Znane są już pierwsze wyniki kontroli sklepów sprzedających tzw. dopalacze w Małopolsce. W oferowanych produktach stwierdzono dodatki nielegalnych substancji narkotycznych: amfetaminy, ekstazy i marihuany, informuje "Dziennik Polski".

Jeśli podejrzenia potwierdzą się, może się okazać, że pigułki, kapsułki i zioła sprzedawane jako produkty kolekcjonerskie mogą realnie zagrażać zdrowiu. Ostatecznie rozstrzygną to specjalne badania kryminalistyczne.
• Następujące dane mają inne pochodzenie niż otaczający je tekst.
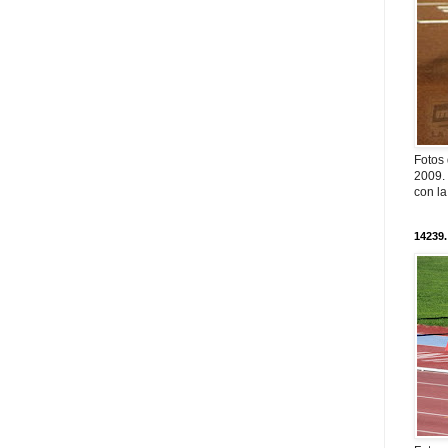
Fotos
2009. 
con l
14239.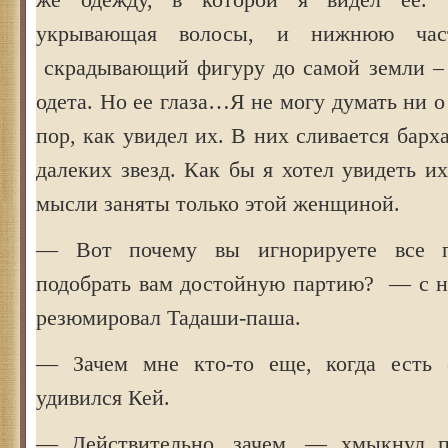
укрывающая волосы, и нижнюю час
скрадывающий фигуру до самой земли – 
одета. Но ее глаза…Я не могу думать ни о
пор, как увидел их. В них сливается барх
далеких звезд. Как бы я хотел увидеть 
мысли заняты только этой женщиной.
— Вот почему вы игнорируете все п
подобрать вам достойную партию? — с н
резюмировал Тадаши-паша.
— Зачем мне кто-то еще, когда есть 
удивился Кей.
— Действительно, зачем, — хмыкнул п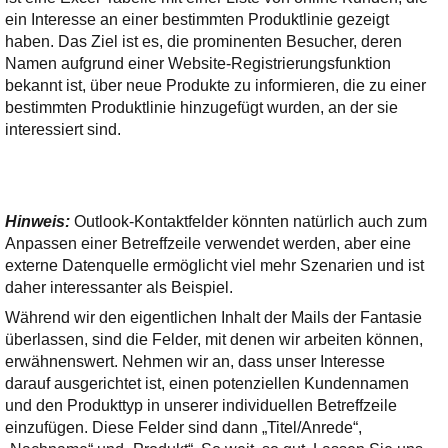
ein Interesse an einer bestimmten Produktlinie gezeigt
haben. Das Ziel ist es, die prominenten Besucher, deren
Namen aufgrund einer Website-Registrierungsfunktion
bekannt ist, über neue Produkte zu informieren, die zu einer
bestimmten Produktlinie hinzugefügt wurden, an der sie
interessiert sind.
Hinweis:
Outlook-Kontaktfelder könnten natürlich auch zum
Anpassen einer Betreffzeile verwendet werden, aber eine
externe Datenquelle ermöglicht viel mehr Szenarien und ist
daher interessanter als Beispiel.
Während wir den eigentlichen Inhalt der Mails der Fantasie
überlassen, sind die Felder, mit denen wir arbeiten können,
erwähnenswert. Nehmen wir an, dass unser Interesse
darauf ausgerichtet ist, einen potenziellen Kundennamen
und den Produkttyp in unserer individuellen Betreffzeile
einzufügen. Diese Felder sind dann „Titel/Anrede“,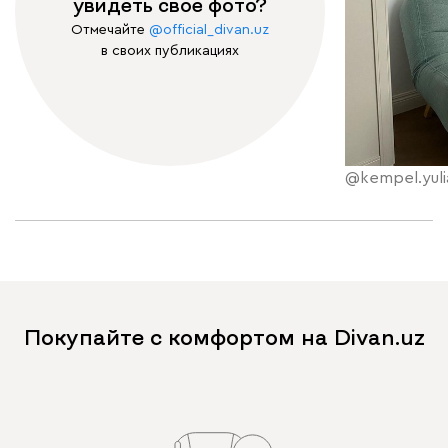
увидеть свое фото?
Отмечайте
@official_divan.uz
в своих публикациях
@kempel.yuli
Покупайте с комфортом на Divan.uz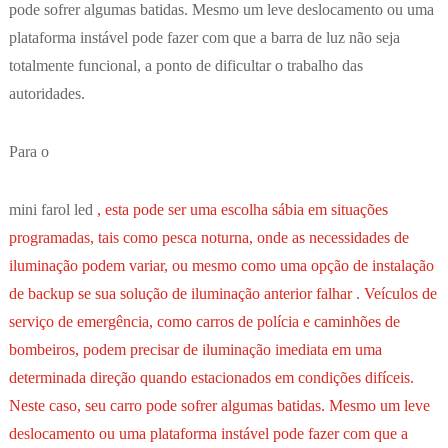
pode sofrer algumas batidas. Mesmo um leve deslocamento ou uma
plataforma instável pode fazer com que a barra de luz não seja
totalmente funcional, a ponto de dificultar o trabalho das
autoridades.
Para o
mini farol led
, esta pode ser uma escolha sábia em situações
programadas, tais como pesca noturna, onde as necessidades de
iluminação podem variar, ou mesmo como uma opção de instalação
de backup se sua solução de iluminação anterior falhar . Veículos de
serviço de emergência, como carros de polícia e caminhões de
bombeiros, podem precisar de iluminação imediata em uma
determinada direção quando estacionados em condições difíceis.
Neste caso, seu carro pode sofrer algumas batidas. Mesmo um leve
deslocamento ou uma plataforma instável pode fazer com que a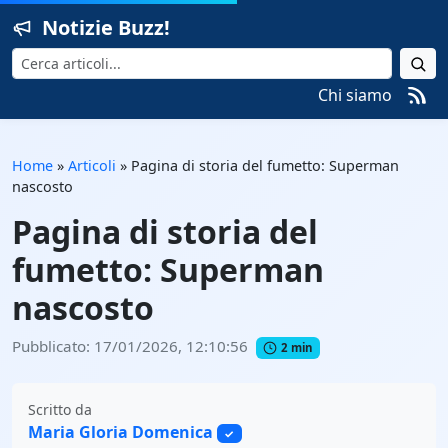
Notizie Buzz!
Cerca
Chi siamo
Home
»
Articoli
»
Pagina di storia del fumetto: Superman
nascosto
Pagina di storia del
fumetto: Superman
nascosto
Pubblicato: 17/01/2026, 12:10:56
2 min
Scritto da
Maria Gloria Domenica
✓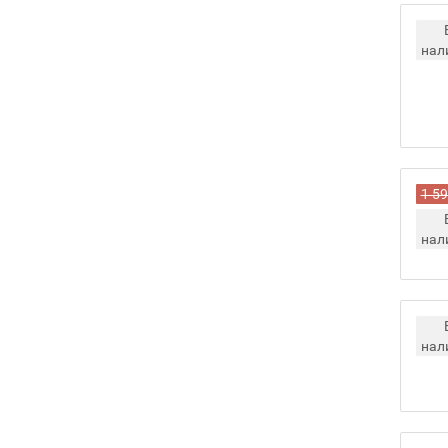
нал
1 59
нал
нал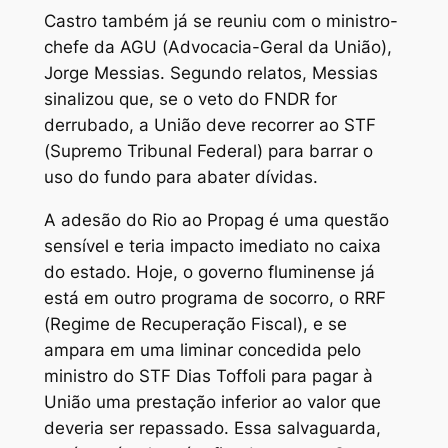
Castro também já se reuniu com o ministro-
chefe da AGU (Advocacia-Geral da União),
Jorge Messias. Segundo relatos, Messias
sinalizou que, se o veto do FNDR for
derrubado, a União deve recorrer ao STF
(Supremo Tribunal Federal) para barrar o
uso do fundo para abater dívidas.
A adesão do Rio ao Propag é uma questão
sensível e teria impacto imediato no caixa
do estado. Hoje, o governo fluminense já
está em outro programa de socorro, o RRF
(Regime de Recuperação Fiscal), e se
ampara em uma liminar concedida pelo
ministro do STF Dias Toffoli para pagar à
União uma prestação inferior ao valor que
deveria ser repassado. Essa salvaguarda,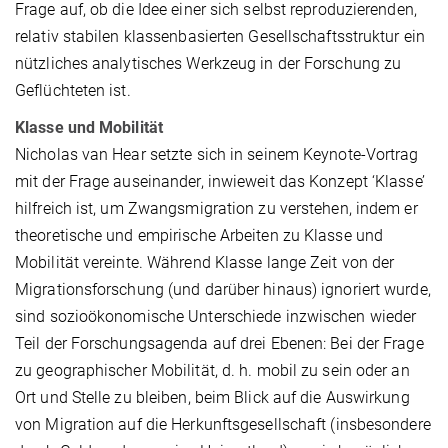
Frage auf, ob die Idee einer sich selbst reproduzierenden,
relativ stabilen klassenbasierten Gesellschaftsstruktur ein
nützliches analytisches Werkzeug in der Forschung zu
Geflüchteten ist.
Klasse und Mobilität
Nicholas van Hear setzte sich in seinem Keynote-Vortrag
mit der Frage auseinander, inwieweit das Konzept ‘Klasse’
hilfreich ist, um Zwangsmigration zu verstehen, indem er
theoretische und empirische Arbeiten zu Klasse und
Mobilität vereinte. Während Klasse lange Zeit von der
Migrationsforschung (und darüber hinaus) ignoriert wurde,
sind sozioökonomische Unterschiede inzwischen wieder
Teil der Forschungsagenda auf drei Ebenen: Bei der Frage
zu geographischer Mobilität, d. h. mobil zu sein oder an
Ort und Stelle zu bleiben, beim Blick auf die Auswirkung
von Migration auf die Herkunftsgesellschaft (insbesondere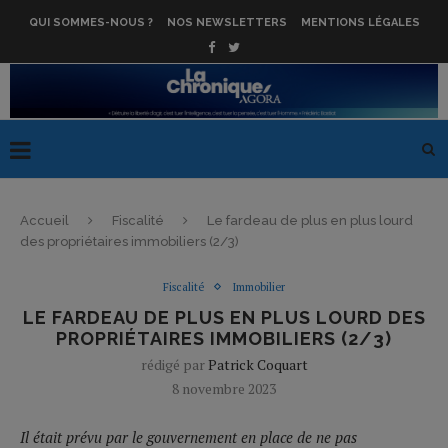
QUI SOMMES-NOUS ?
NOS NEWSLETTERS
MENTIONS LÉGALES
Accueil
Fiscalité
Le fardeau de plus en plus lourd
des propriétaires immobiliers (2/3)
Fiscalité
Immobilier
LE FARDEAU DE PLUS EN PLUS LOURD DES
PROPRIÉTAIRES IMMOBILIERS (2/3)
rédigé par
Patrick Coquart
8 novembre 2023
Il était prévu par le gouvernement en place de ne pas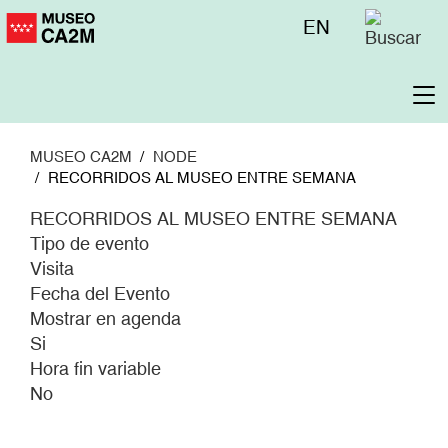
Pasar
Menú
EN
al
superior
contenido
principal
To
na
MUSEO CA2M
NODE
RECORRIDOS AL MUSEO ENTRE SEMANA
RECORRIDOS AL MUSEO ENTRE SEMANA
Tipo de evento
Visita
Fecha del Evento
Mostrar en agenda
Si
Hora fin variable
No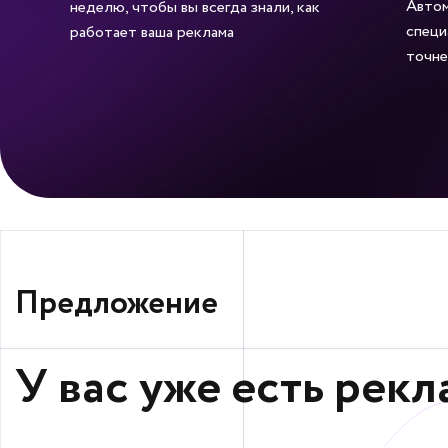
Автом
неделю, чтобы вы всегда знали, как
специ
работает ваша реклама
точне
Предложение
У вас уже есть рекл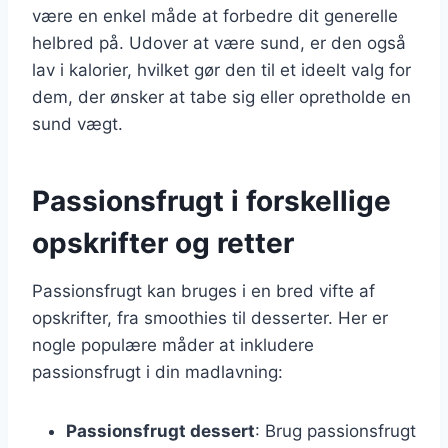
være en enkel måde at forbedre dit generelle
helbred på. Udover at være sund, er den også
lav i kalorier, hvilket gør den til et ideelt valg for
dem, der ønsker at tabe sig eller opretholde en
sund vægt.
Passionsfrugt i forskellige
opskrifter og retter
Passionsfrugt kan bruges i en bred vifte af
opskrifter, fra smoothies til desserter. Her er
nogle populære måder at inkludere
passionsfrugt i din madlavning:
Passionsfrugt dessert
: Brug passionsfrugt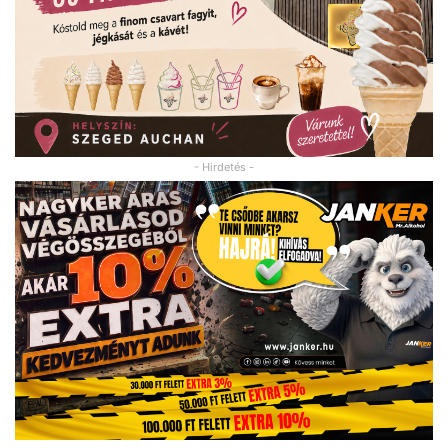
- Hirdetés -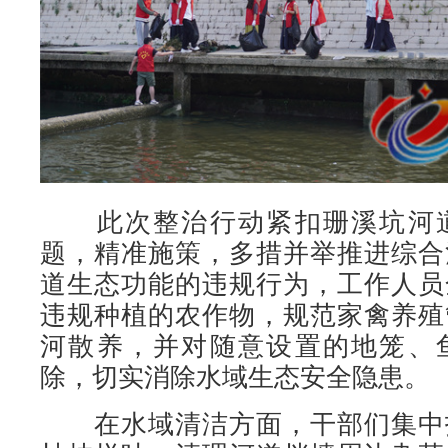
此次整治行动紧扣珊溪坑河道
题，精准施策，多措并举推进综合
道生态功能的违规行为，工作人员
违规种植的农作物，规范家禽养殖
河散养，并对随意设置的地笼、
除，切实消除水域生态安全隐患。
在水域清洁方面，干部们集中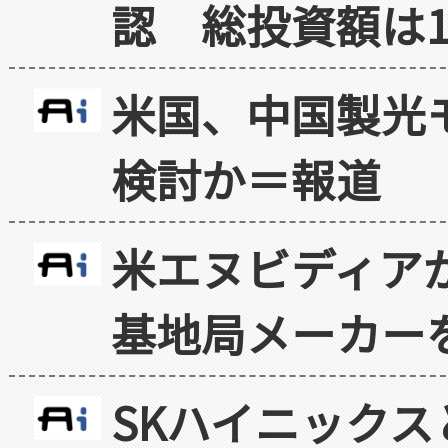
認 総投資額は1
米国、中国製光
検討か＝報道
米エヌビディア
基地局メーカー
SKハイニックス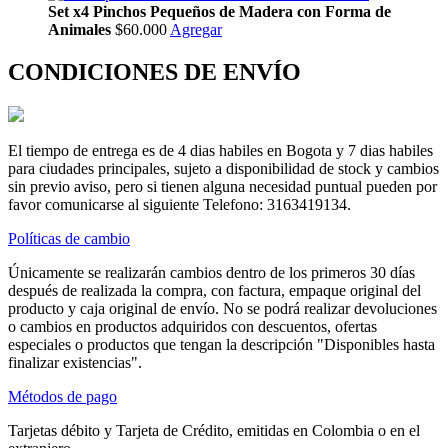
Set x4 Pinchos Pequeños de Madera con Forma de
Animales
$60.000
Agregar
CONDICIONES DE ENVÍO
El tiempo de entrega es de 4 dias habiles en Bogota y 7 dias habiles
para ciudades principales, sujeto a disponibilidad de stock y cambios
sin previo aviso, pero si tienen alguna necesidad puntual pueden por
favor comunicarse al siguiente Telefono: 3163419134.
Políticas de cambio
Únicamente se realizarán cambios dentro de los primeros 30 días
después de realizada la compra, con factura, empaque original del
producto y caja original de envío. No se podrá realizar devoluciones
o cambios en productos adquiridos con descuentos, ofertas
especiales o productos que tengan la descripción "Disponibles hasta
finalizar existencias".
Métodos de pago
Tarjetas débito y Tarjeta de Crédito, emitidas en Colombia o en el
"Dziennik Polski" informował już o wynikach badań Instytutu Ekspertyz Sądowych w Krakowie nad dopalaczami. Analizy wykazały wtedy, że produkty sprzedawane jako naturalne mieszanki ziołowe, są skażone substancjami syntetycznymi, które działają podobnie jak narkotyki. Okazało się, że wymieniane na etykiecie substancje to tylko część składu dopalaczy.

Znaleziono w nich m.in. syntetyczne związki z grupy kanabinoidów, które wykazują działanie podobne do konopi indyjskich. Są to m.in. substancje określane symbolami HU210 oraz CP47,497 i ich pochodne.